== Segment start ==

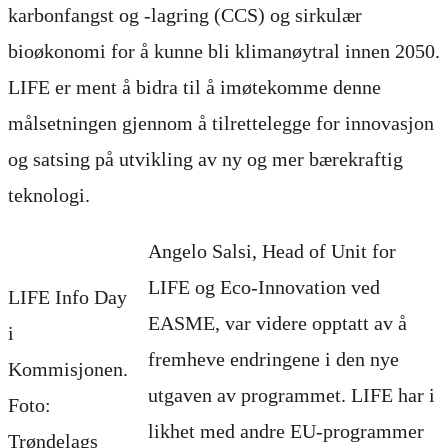
karbonfangst og -lagring (CCS) og sirkulær
bioøkonomi for å kunne bli klimanøytral innen 2050.
LIFE er ment å bidra til å imøtekomme denne
målsetningen gjennom å tilrettelegge for innovasjon
og satsing på utvikling av ny og mer bærekraftig
teknologi.
Angelo Salsi, Head of Unit for
LIFE og Eco-Innovation ved
LIFE Info Day
EASME, var videre opptatt av å
i
fremheve endringene i den nye
Kommisjonen.
utgaven av programmet. LIFE har i
Foto:
likhet med andre EU-programmer
Trøndelags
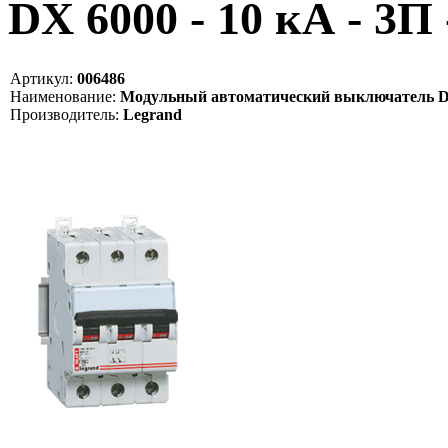
DX 6000 - 10 кА - 3П 
Артикул:
006486
Наименование:
Модульный автоматический выключатель DX 60
Производитель:
Legrand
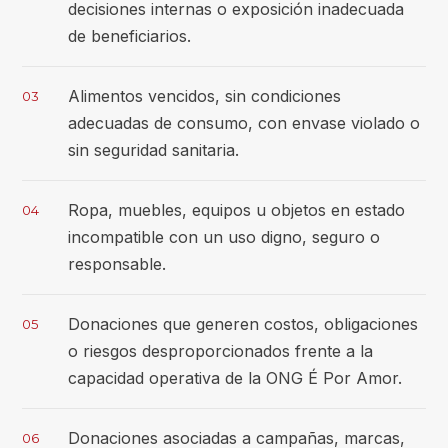
decisiones internas o exposición inadecuada
de beneficiarios.
Alimentos vencidos, sin condiciones
03
adecuadas de consumo, con envase violado o
sin seguridad sanitaria.
Ropa, muebles, equipos u objetos en estado
04
incompatible con un uso digno, seguro o
responsable.
Donaciones que generen costos, obligaciones
05
o riesgos desproporcionados frente a la
capacidad operativa de la ONG É Por Amor.
Donaciones asociadas a campañas, marcas,
06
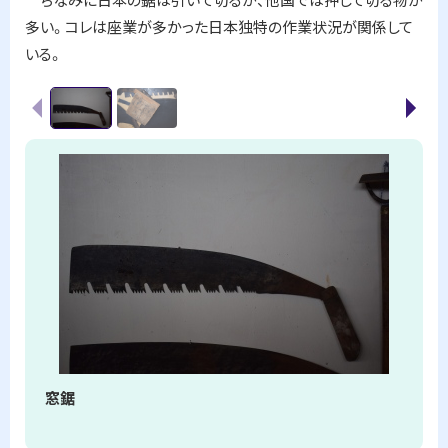
多い。コレは座業が多かった日本独特の作業状況が関係して
いる。
画
前へ
次へ
像
ス
ラ
イ
ド
集
窓鋸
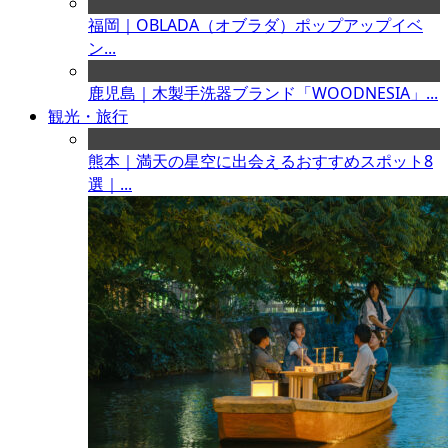
福岡｜OBLADA（オブラダ）ポップアップイベ
ン...
鹿児島｜木製手洗器ブランド「WOODNESIA」...
観光・旅行
熊本｜満天の星空に出会えるおすすめスポット8
選｜...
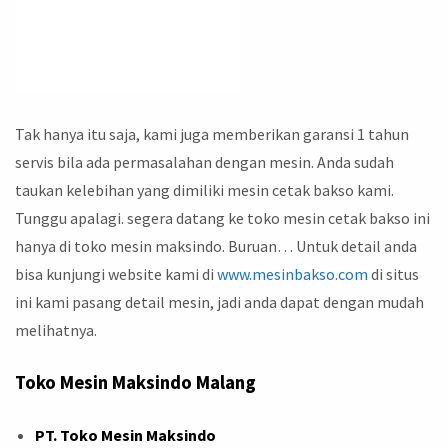
Tak hanya itu saja, kami juga memberikan garansi 1 tahun
servis bila ada permasalahan dengan mesin. Anda sudah
taukan kelebihan yang dimiliki mesin cetak bakso kami.
Tunggu apalagi. segera datang ke toko mesin cetak bakso ini
hanya di toko mesin maksindo. Buruan… Untuk detail anda
bisa kunjungi website kami di
www.mesinbakso.com
di situs
ini kami pasang detail mesin, jadi anda dapat dengan mudah
melihatnya.
Toko Mesin Maksindo Malang
PT. Toko Mesin Maksindo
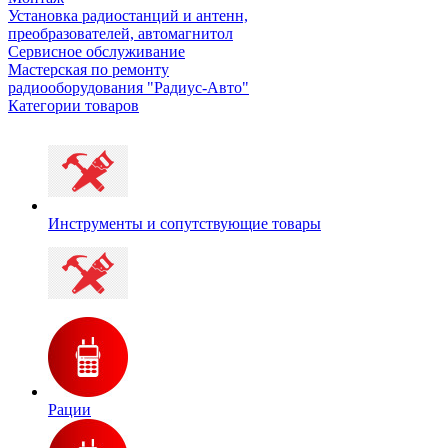
Установка радиостанций и антенн,
преобразователей, автомагнитол
Сервисное обслуживание
Мастерская по ремонту
радиооборудования "Радиус-Авто"
Категории товаров
Инструменты и сопутствующие товары
Рации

== Segment end ==

Work order — All of the records need repeating exactly, except for the pictures.

Answer —
karbonfangst og -lagring (CCS) og sirkulær
bioøkonomi for å kunne bli klimanøytral innen 2050.
LIFE er ment å bidra til å imøtekomme denne
målsetningen gjennom å tilrettelegge for innovasjon
og satsing på utvikling av ny og mer bærekraftig
teknologi.
Angelo Salsi, Head of Unit for
LIFE og Eco-Innovation ved
LIFE Info Day
EASME, var videre opptatt av å
i
fremheve endringene i den nye
Kommisjonen.
utgaven av programmet. LIFE har i
Foto:
likhet med andre EU-programmer
Trøndelags
DX 6000 - 10 кА - 3П 
Артикул:
006486
Наименование:
Модульный автоматический выключатель DX 60
Производитель:
Legrand
decisiones internas o exposición inadecuada
de beneficiarios.
Alimentos vencidos, sin condiciones
03
adecuadas de consumo, con envase violado o
sin seguridad sanitaria.
Ropa, muebles, equipos u objetos en estado
04
incompatible con un uso digno, seguro o
responsable.
Donaciones que generen costos, obligaciones
05
o riesgos desproporcionados frente a la
capacidad operativa de la ONG É Por Amor.
Donaciones asociadas a campañas, marcas,
06
多い。コレは座業が多かった日本独特の作業状況が関係して
いる。
画
前へ
次へ
像
ス
ラ
イ
ド
集
窓鋸
福岡｜OBLADA（オブラダ）ポップアップイベ
ン...
鹿児島｜木製手洗器ブランド「WOODNESIA」...
観光・旅行
熊本｜満天の星空に出会えるおすすめスポット8
選｜...
Tak hanya itu saja, kami juga memberikan garansi 1 tahun
servis bila ada permasalahan dengan mesin. Anda sudah
taukan kelebihan yang dimiliki mesin cetak bakso kami.
Tunggu apalagi. segera datang ke toko mesin cetak bakso ini
hanya di toko mesin maksindo. Buruan… Untuk detail anda
bisa kunjungi website kami di
www.mesinbakso.com
di situs
ini kami pasang detail mesin, jadi anda dapat dengan mudah
melihatnya.
Toko Mesin Maksindo Malang
PT. Toko Mesin Maksindo
Установка радиостанций и антенн,
преобразователей, автомагнитол
Сервисное обслуживание
Мастерская по ремонту
радиооборудования "Радиус-Авто"
Категории товаров
Инструменты и сопутствующие товары
Рации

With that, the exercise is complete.